Y es que la crisis orgánica del capitalismo, que no tardará en escribir nuevos capítulos, aún tiene mucho camino por recorrer porque, entre otras cosas, es imposible que sea resuelta dentro del capitalismo existente. No basta, esta vez, con cambiar el modelo capitalista para solventar la crisis: está en crisis el sistema, el modo de producción, el capitalismo, y por lo tanto no hay huida hacia adelante. La gestión del capitalismo en este contexto agudizará las contradicciones de las organizaciones que en el imaginario popular defienden los intereses de la masa. Mientras ayuntamientos del cambio hoy pueden decir que desde el municipalismo no se puede llegar más allá aquí o allí el día de mañana el problema se elevará cualitativamente: el problema no será sacar o no una ley, sino enfrentar el poder real, el poder económico.

Pero vayamos a lo concreto: ¿qué proponen Podemos e Izquierda Unida? Un “plan nacional de transición energética”, esto es, con dinero público reducir los costes de energía de las empresas privadas –además de lo favorable que pueda, naturalmente, ser en otros aspectos-; “un ritmo de reducción del déficit significativamente más paulatino que el planteado por la Comisión Europea”, dando por hecho que el déficit se va a reducir, porque se trata de “apuntalar la recuperación económica”, ¿pero qué recuperación económica hubo? ¿La pregonada por el Partido Popular?; un pequeño cambio en los gastos sobre lo establecido en el Programa de Estabilidad; un “plan de lucha contra el fraude fiscal”; una “reforma tributaria progresiva”…. medidas, claro, que están bien pero que tratan de corregir el capitalismo, no de alterar nada esencial, algo que es evidente cuando se señala en el documento la “lucha contra la precariedad” y la realización de “un nuevo Estatuto de los Trabajadores” –así, en masculino- entre cuyos objetivos está “reducir la precariedad” –ojo: reducir, eso es a lo que aspiran-…

Lo paradójico de este programa, que exigiría enfrentarse a la Troika –desbocada en la búsqueda de sectores que seguir privatizando o comenzar a privatizar, puesto que es una necesidad para lograr recomponer la maltrecha tasa de beneficio y no se puede dar margen a la izquierda reformista-, es que necesita de la movilización social para poder llevarse a cabo, aunque la exigencia sea mínima: necesitaría de la clase trabajadora al frente, es decir, sólo la clase trabajadora consciente podría llevar a cabo este programa político para, así, desarrollar la contradicción y mostrar a la masa que, en el marco del capitalismo es posible desarrollarlo, por lo que es necesario romper con la estructura política existente, con la estructura de dominación, porque sólo así se puede romper la estructura económica, y sólo rompiendo esta estructura económica se puede -y se tiene que- romper la estructura política, algo que sólo una fuerza política revolucionaria puede situar como objetivo real, teórico y práctico. El problema es que no puede haber transformación de la economía sin transformación de las estructuras del estado, y viceversa. El problema es que construir una sociedad para la mayoría social exige liquidar la vieja sociedad de clases y privilegios.

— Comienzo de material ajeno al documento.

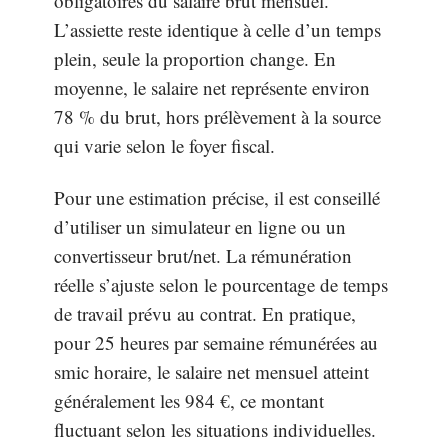
obligatoires du salaire brut mensuel.
L’assiette reste identique à celle d’un temps
plein, seule la proportion change. En
moyenne, le salaire net représente environ
78 % du brut, hors prélèvement à la source
qui varie selon le foyer fiscal.
Pour une estimation précise, il est conseillé
d’utiliser un simulateur en ligne ou un
convertisseur brut/net. La rémunération
réelle s’ajuste selon le pourcentage de temps
de travail prévu au contrat. En pratique,
pour 25 heures par semaine rémunérées au
smic horaire, le salaire net mensuel atteint
généralement les 984 €, ce montant
fluctuant selon les situations individuelles.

Las organizaciones revolucionarias critican a las socialdemócratas, ya lo hemos señalado. Pero el problema es la relevancia de la crítica para la masa, porque esta aspira al programa económico de la socialdemocracia. Las organizaciones izquierdistas no lanzan a las masas a la conquista de ese programa político, prefieren situarse al margen, lo cual las saca de la lucha de clases. Si nada pueden hacer Podemos e Izquierda Unida la alternativa no pasa por entregar a la clase trabajadora, sino por enfrentarla a las contradicciones con esas organizaciones y sus programas económicos, para así luchar por la hegemonía sobre y de la clase.

Además, criticar los programas económicos como si pudiesen -o no- llevarse a cabo es romper con el análisis científico de la realidad y dar autonomía a la superestructura política frente a la infraestructura economía. Naturalmente, entre infraestructura y economía hay una relación dialéctica, pero en última instancia condiciona la realidad y las posibilidades en el campo de la política la infraestructura, la economía. Situar el problema en el terreno del programa económico es emancipar a la superestructura política de la infraestructura económica, esto es: sitúa el debate en términos que señalan que los programas económicos podrían cumplirse si existiese una voluntad para ello, es decir, el eje del problema pivota y no es el carácter de clase de las organizaciones, su composición o clase dirigente, sino las personas destinadas a cumplir el programa, de forma que si no se cumple con el mismo se puede abrir la expectativa de que otras personas sí lo podrían llevar a cabo.

En el Estado español Podemos e Izquierda Unida no pueden oponerse a las necesidades del capital, lleven el programa económico que lleven, eso es lo esencial, la realidad que hay que desvelar en lo teórico para que, cuando acontezca en la práctica, la clase trabajadora sepa interpretarla. Para quebrar la dependencia de la política con respecto a la economía hace falta una organización revolucionaria que no respete el institucionalismo burgués, las necesidades de acumulación de la clase dominante y el ciclo de reproducción y acumulación del capital.

En definitiva: el programa económico de la socialdemocracia es irrealizable porque en un contexto de crisis orgánica del capital no hay margen, no hay excedente, que la burguesía pueda repartir con la clase trabajadora. El programa de la socialdemocracia, enfrentado mínimamente a las necesidades del capital, sólo lo podría llevar a cabo una organización revolucionaria, dispuesta a romper con el mundo establecido y que llevase hasta las últimas consecuencias dicho programa, radicalizando el movimiento popular y convirtiendo en actor político a la masa. Pero toda alternativa real proviene de las distintas capas de la burguesía, representadas en el terreno de la política por Ciudadanos, el Partido Nacionalista Vasco o Convergencia Democrática de Cataluña, porque la crítica desde la izquierda se sitúa en la abstracción, no en coordenadas materialistas, y desde ahí no puede incidir en la lucha de clases.